**RECORDS TO USE:**
╔══
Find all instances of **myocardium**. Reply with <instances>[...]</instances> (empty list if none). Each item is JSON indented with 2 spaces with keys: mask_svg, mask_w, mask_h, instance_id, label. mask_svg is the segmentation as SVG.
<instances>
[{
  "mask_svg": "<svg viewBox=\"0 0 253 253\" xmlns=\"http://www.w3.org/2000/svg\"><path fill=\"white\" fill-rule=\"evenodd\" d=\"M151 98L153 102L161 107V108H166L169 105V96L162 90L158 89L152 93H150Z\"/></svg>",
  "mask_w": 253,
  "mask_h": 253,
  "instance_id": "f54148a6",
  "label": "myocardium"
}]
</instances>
╚══
**EXERCISE BRIEF:** Copy out the entries. Change nothing.

**FINAL ANSWER:**
Find all instances of **myocardium**. Reply with <instances>[...]</instances> (empty list if none). Each item is JSON indented with 2 spaces with keys: mask_svg, mask_w, mask_h, instance_id, label. mask_svg is the segmentation as SVG.
<instances>
[{
  "mask_svg": "<svg viewBox=\"0 0 253 253\" xmlns=\"http://www.w3.org/2000/svg\"><path fill=\"white\" fill-rule=\"evenodd\" d=\"M151 98L153 102L161 107V108H166L169 105V96L162 90L158 89L152 93H150Z\"/></svg>",
  "mask_w": 253,
  "mask_h": 253,
  "instance_id": "f54148a6",
  "label": "myocardium"
}]
</instances>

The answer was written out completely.